Version: 1.2.0

Schema API

A schema is extracted from a data source. The schema represents the features of the feature set.

Creating the schema

Python
Scala

create_from is available on the Schema class and is used to create a schema instance from a string formatted schema
create_derived_from is available on the Schema class and is used to create a derived schema instance from a string formatted schema and parent feature set along with transformation
to_string is available on a schema instance and is used to serialise the schema object to string format

createFrom is available on the Schema class and is used to create a schema instance from a string formatted schema
createDerivedFrom is available on the Schema class and is used to create a derived schema instance from a string formatted schema and parent feature set along with transformation
toString is available on a schema instance and is used to serialise the schema object to string format

Usage

Create a schema from a string

A schema can be created from a string format:

Python
Scala

from featurestore import Schema
schema = "col1 string, col2 string, col3 integer"
schema = Schema.create_from(schema)

import ai.h2o.featurestore.core.Schema
val schema = "col1 string, col2 string, col3 integer"
val schema = Schema.createFrom(schema)

Create a derived schema from a string

Python
Scala

from featurestore import Schema
import featurestore.transformations as t
spark_pipeline_transformation = t.SparkPipeline("...")
schema_str = "id INT, text STRING, label DOUBLE, state STRING, date STRING, words ARRAY<STRING>"
schema = Schema.create_derived_from(schema_str, [parent_feature_set], spark_pipeline_transformation)

import ai.h2o.featurestore.core.Schema
import ai.h2o.featurestore.core.transformations.SparkPipeline
sparkPipelineTransformation = t.SparkPipeline("...")
schemaStr = "id INT, text STRING, label DOUBLE, state STRING, date STRING, words ARRAY<STRING>"
schema = Schema.createDerivedFrom(schemaStr, Seq(parentFeatureSet), sparkPipelineTransformation)

Create a schema from a data source

A schema can also be created from a data source. To see all supported data sources, see Supported data sources.

Python
Scala

schema = client.extract_schema_from_source(source)
schema = Client.extract_schema_from_source(source, credentials)
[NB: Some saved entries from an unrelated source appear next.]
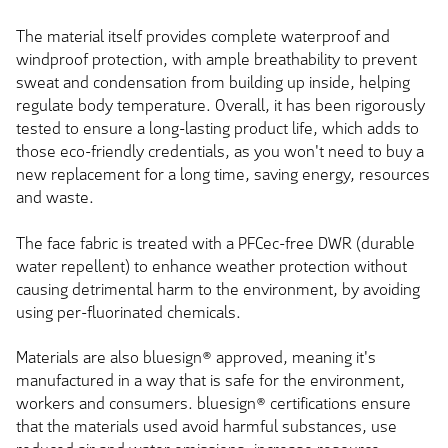
The material itself provides complete waterproof and
windproof protection, with ample breathability to prevent
sweat and condensation from building up inside, helping
regulate body temperature. Overall, it has been rigorously
tested to ensure a long-lasting product life, which adds to
those eco-friendly credentials, as you won't need to buy a
new replacement for a long time, saving energy, resources
and waste.
The face fabric is treated with a PFCec-free DWR (durable
water repellent) to enhance weather protection without
causing detrimental harm to the environment, by avoiding
using per-fluorinated chemicals.
Materials are also bluesign® approved, meaning it's
manufactured in a way that is safe for the environment,
workers and consumers. bluesign® certifications ensure
that the materials used avoid harmful substances, use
val schema = client.extractSchemaFromSource(source)
val schema = client.extractSchemaFromSource(source, credentials)

note

An optional parameter, credentials , can be specified. If specified, these credentials are used instead of environmental variables.

Create a schema from a feature set

Python
Scala

feature_set = project.feature_sets.get("example")
schema = Schema.create_from(feature_set)

val feature_set = project.featureSets.get("example")
val schema = Schema.createFrom(feature_set)
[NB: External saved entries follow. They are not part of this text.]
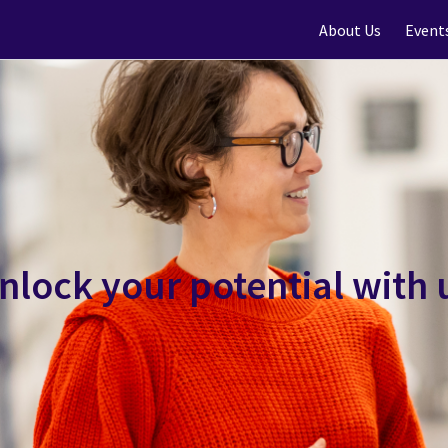
About Us
Event
nlock your potential with 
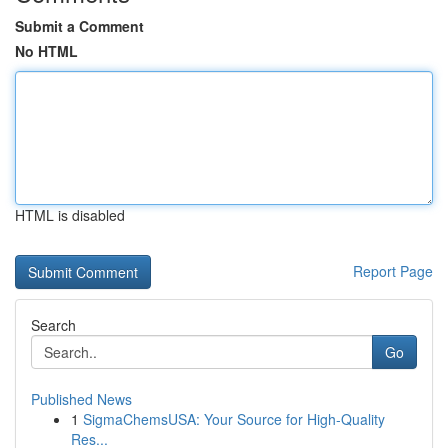
Submit a Comment
No HTML
HTML is disabled
Report Page
Search
Go
Published News
1
SigmaChemsUSA: Your Source for High-Quality
Res...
Create a derived schema from a parent feature set with applied transformation

A derived schema can be created from an existing feature set using selected transformation. To see all supported transformations, see Supported derived transformation.

Python
Scala

import featurestore.transformations as t
spark_pipeline_transformation = t.SparkPipeline("...")

schema = client.extract_derived_schema([parent_feature_set], spark_pipeline_transformation)
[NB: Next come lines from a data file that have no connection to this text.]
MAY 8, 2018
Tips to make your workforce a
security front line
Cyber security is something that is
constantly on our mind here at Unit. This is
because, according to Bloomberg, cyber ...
import ai.h2o.featurestore.core.transformations.SparkPipeline
val sparkPipelineTransformation = t.SparkPipeline("...")

val schema = client.extractDerivedSchema(Seq(parentFeatureSet), sparkPipelineTransformation)

Load schema from a feature set

You can also load a schema from an existing feature set:

Python
Scala

schema = feature_set.schema.get()

schema = featureSet.schema.get()

Create a new schema by changing the data type of the current schema

Python
Scala

from featurestore.core.data_types import STRING
schema["col"].data_type = STRING
# nested columns
schema["col1"].schema["col2"].data_type = STRING

import ai.h2o.featurestore.core.DataTypes.STRING
schema("col").dataType = STRING
# nested columns
schema("col1").schema("col2").dataType = STRING

Create a new schema by column selection

Python
Scala

schema.select(features)
schema.exclude(features)

schema.select(features)
schema.exclude(features)

Create a new schema by adding a new feature schema

Python
Scala

from featurestore.core.data_types import STRING
from featurestore import FeatureSchema
new_feature_schema = FeatureSchema("new_name", STRING)
# Append
schema.append(new_feature_schema)  # Append to the end
schema.append(new_feature_schema, schema["old"])  # Append after old
# Prepend
new_schema = schema.prepend(new_feature_schema)  # Prepend to the beginning
new_schema = schema.prepend(new_feature_schema, schema["old"])  # Prepend before old

import ai.h2o.featurestore.core.DataTypes.STRING
import ai.h2o.featurestore.core.FeatureSchema
val newFeatureSchema = FeatureSchema("new_name", STRING)
// Append
schema.append(newFeatureSchema)  // Append to the end
schema.append(newFeatureSchema, schema("old")) // Append after old
// Prepend
schema.prepend(newFeatureSchema) // Prepend to the beginning
schema.prepend(newFeatureSchema, schema("old")) // Prepend before old

Modify special data on a schema

Python
Scala

schema["col1"].special_data.sensitive = True
schema["col2"].special_data.spi = True
# Nested feature modification
schema["col3"].schema["col4"].special_data.pci = True

schema("col1").specialData.sensitive = true
schema("col2").specialData.spi = true
// Nested feature modification
schema("col3").schema("col4").specialData.pci = true

note

Available special data fields on the Schema object are spi, pci, rpi, demographic and sensitive. These are boolean fields and can be either set with true/false.

Modify feature type

Python
Scala

from featurestore.core.entities.feature import *
schema["col1"].feature_type = NUMERICAL
schema["col2"].feature_type = AUTOMATIC_DISCOVERY
# Nested feature modification
schema["col3"].schema["col4"].feature_type = TEXT

import ai.h2o.featurestore.core.entities.Feature._
schema("col1").featureType = NUMERICAL
schema("col2").featureType = AUTOMATIC_DISCOVERY
// Nested feature modification
schema("col3").schema("col4").featureType = TEXT

The AUTOMATIC_DISCOVERY means that the feature type will be determined on the backend side based on the feature data type automatically. AUTOMATIC_DISCOVERY is the default value for all the schema's feature types.

Set feature description

It is also possible to provide a description for a feature schema. This description is propagated to the feature.

Python
Scala

schema["col1"].description = "The best feature"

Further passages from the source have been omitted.